U.S. Trade Representative Robert Lighthizer announced yesterday that approximately $16 billion worth of imported Chinese products will be subject to a 25% tariff under a Section 301 ruling. Included with these products are solar cells and modules under the category “diodes for semiconductor devices, other than light-emitting diodes.”
President Trump first requested the tariffs on June 15. Customs and Border Protection will begin collection of the additional 25% duties on the Chinese imports on August 23.
A Section 301 investigation allows the president to take all appropriate action to remove policies or practices of a foreign government that violate trade agreements or restrict U.S. commerce. In this instance, the United States found that China’s actions related to “technology, intellectual property and innovation are unreasonable and discriminatory and burden U.S. commerce.”

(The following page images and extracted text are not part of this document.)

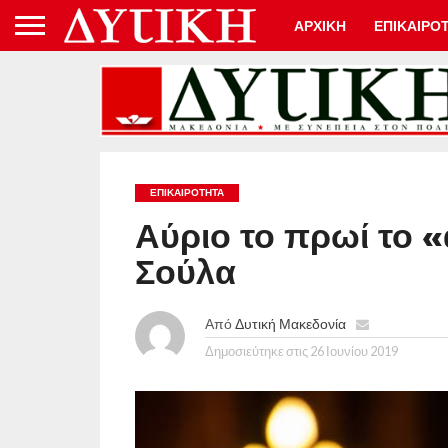
ΑΡΧΙΚΗ
ΕΠΙΚΑΙΡΟ
ΕΠΙΚΑΙΡΟΤΗΤΑ
Αύριο το πρωί το 
Σούλα
Από
Δυτική Μακεδονία
Δημοσιεύτηκε στις
26 Ιουνίου 2019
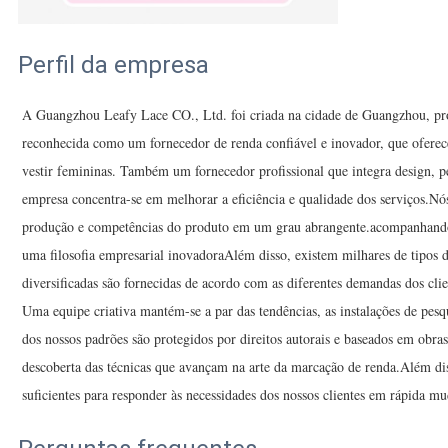
Perfil da empresa
A Guangzhou Leafy Lace CO., Ltd. foi criada na cidade de Guangzhou, p
reconhecida como um fornecedor de renda confiável e inovador, que oferec
vestir femininas. Também um fornecedor profissional que integra design, 
empresa concentra-se em melhorar a eficiência e qualidade dos serviços.N
produção e competências do produto em um grau abrangente.acompanhando 
uma filosofia empresarial inovadoraAlém disso, existem milhares de tipos d
diversificadas são fornecidas de acordo com as diferentes demandas dos clie
Uma equipe criativa mantém-se a par das tendências, as instalações de pes
dos nossos padrões são protegidos por direitos autorais e baseados em obras
descoberta das técnicas que avançam na arte da marcação de renda.Além dis
suficientes para responder às necessidades dos nossos clientes em rápida m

“Given the relatively small portion of cells and panels imported to the U.S. from China now due to the antidumping, countervailing and safeguard duties imposed on Chinese products, it is difficult to assess the effect additional duties would have on the U.S. market,” said SEIA president and CEO Abigail Ross Hopper in an email message on June 15 when the additional tariffs were first proposed.

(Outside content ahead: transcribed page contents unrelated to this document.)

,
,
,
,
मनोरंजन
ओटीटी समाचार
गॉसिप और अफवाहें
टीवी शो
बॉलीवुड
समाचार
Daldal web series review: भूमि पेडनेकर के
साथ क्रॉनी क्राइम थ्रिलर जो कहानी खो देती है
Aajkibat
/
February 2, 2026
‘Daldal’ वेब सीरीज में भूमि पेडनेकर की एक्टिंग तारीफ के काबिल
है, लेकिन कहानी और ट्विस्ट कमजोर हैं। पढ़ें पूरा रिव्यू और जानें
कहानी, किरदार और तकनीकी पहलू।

The U.S. solar industry has already enforced 30% tariffs on imported solar panels since February. Any Chinese imported cells or panels would now have 55% tariffs, in addition to antidumping/countervailing duties in place for the last few years. After the United States initiated significant antidumping duties in 2014 against Chinese and Taiwanese producers, many companies shifted their production facilities to other Asian countries, including Malaysia, Thailand and Vietnam. The effect of this week’s new tariffs on Chinese imports will probably be slim.
Next on the government’s agenda related to solar is a potential 25% tariff on inverters, AC modules and non-lithium batteries. A decision should be made within the next month.